== THE TASK ==
In the data that follows, every line containing the word "firmę" should be returned.

※ ※ ※

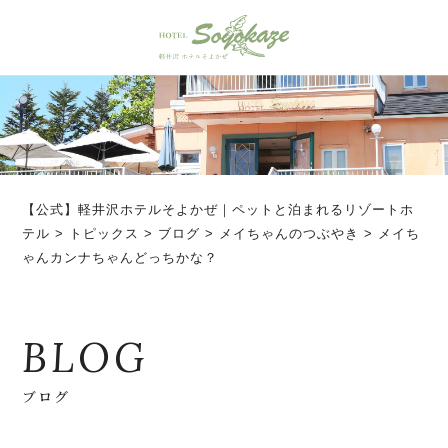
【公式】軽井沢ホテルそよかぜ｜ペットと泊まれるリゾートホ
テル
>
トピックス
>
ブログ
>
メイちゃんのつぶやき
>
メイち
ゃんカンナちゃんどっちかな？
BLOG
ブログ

※ ※ ※

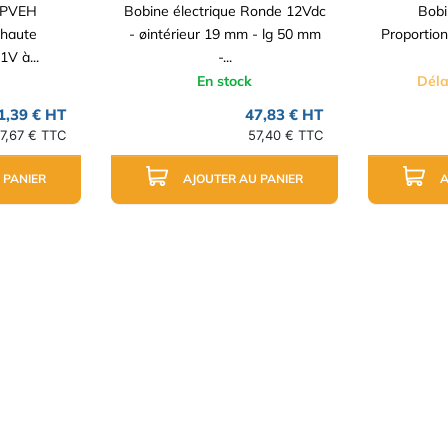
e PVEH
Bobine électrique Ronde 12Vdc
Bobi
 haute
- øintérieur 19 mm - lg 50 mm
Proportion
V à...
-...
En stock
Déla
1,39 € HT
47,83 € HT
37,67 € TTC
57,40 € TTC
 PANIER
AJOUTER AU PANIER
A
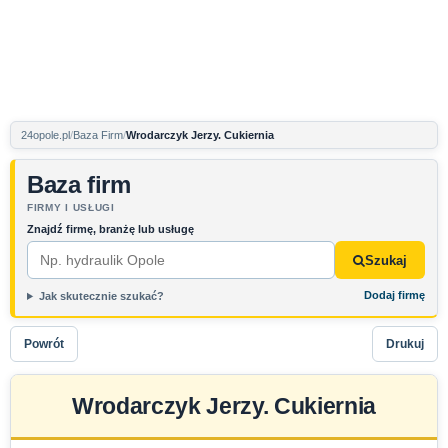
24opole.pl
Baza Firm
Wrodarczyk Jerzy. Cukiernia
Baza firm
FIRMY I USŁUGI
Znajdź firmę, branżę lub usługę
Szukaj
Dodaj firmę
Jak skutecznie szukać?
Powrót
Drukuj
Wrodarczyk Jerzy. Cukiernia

※ ※ ※

== TASK SOLUTION ==
Znajdź firmę, branżę lub usługę
Dodaj firmę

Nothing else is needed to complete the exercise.